In most cases, parents buy their child’s device (smartphone, laptop, etc.) and parents pay for the data service. Thus, it is important to remind your kid that their screentime is a privilege and thus can be taken away. Although this seems rather authoritarian, it is a point often taken for granted.
On a lighter note, the following includes more collaborative practices for establishing trust, while maintaining your child’s safety:
“Spying” is masked with an incredibly negative connotation that lies in deception and secrecy. Tracking all of your child’s online activity without their knowledge already diminishes the chance of parent-child relationship built on trust.
It is best to tell your child of the x,y, z security measures you have installed to avoid feelings of betrayal, and later retaliation. By being frank with your child, you are establishing an openness intended to be respected/reciprocated. It sends the message: “Hey, I think these security measures are necessary. I can see what you’re doing. I’m giving you the responsibility to make decisions, and I’m holding you accountable for them.”
48% of parents have read through their teen’s messages, and 61% monitor their browser history. However, this does not encourage an atmosphere of trust. A recent NYT article Should You Spy on Your Kids? claims: “A parent who constantly micromanages a teenager’s life — Why did you stop here? Why did you go there? — risks stifling the independence needed to develop into an adult.”
Please, do allow your child more freedom as they move through elementary school and onto middle and high school – but this does not mean you have to relinquish all responsibilities as the protectorate. Oscar Wilde once said, “With age come wisdom, but sometimes age comes alone.” Although a bleak statement, this lends to the more moderate notion: although the transition from child to young adult marks a large jump in maturity, there is still a lot to be learned.

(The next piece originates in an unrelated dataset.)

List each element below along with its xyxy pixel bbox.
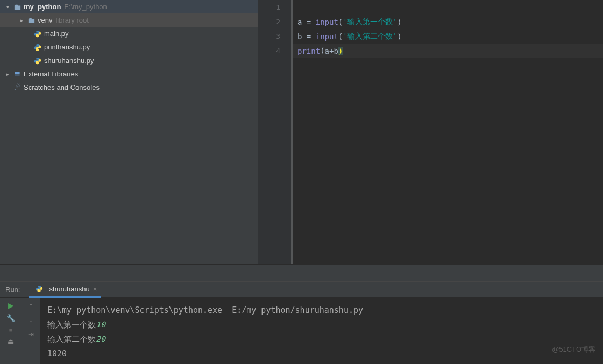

To foster a relationship built on mutual trust, discuss trade-offs. This can be as simple as being “friends” on Facebook or keeping Location Services on, but no reading through messages. When approached correctly, these tools should need not feel intrusive.
3. Talk Boundaries
First and foremost, teach your children how to properly use technology as with great power, comes great responsibility. Impart digital literacy and digital citizenship practices and make clear what sites should and should not be accessed. Set ground rules and discuss expectations with your young adult as soon as possible: this includes individual screen time limits as well as restrictions on interacting with others on online platforms. In doing their part, parents should also be aware of the current technological climate.
On the other hand, if your teen is sharing a part of their world with you (being friends/sharing updates on social media) show the same respect by being courteous and following online etiquette: do not comment on every post, do not like every photo, etc. Check out this guide “How Parents Should Approach Their Teens on Social Media” for helpful tips to navigating this fairly new type of relationship.
4. Data Usage/Limits
Relative to the other practices, this is quite simple. Parents can set the data plan through their wireless provider to limit their teen’s browsing and app usage. This includes specifications like (1) app access only through Wi-Fi or (2) blocking texts, calls, and browsing during a designated time. These simple implementations limit access to online content (and also saves money), while still giving teens the freedom they crave.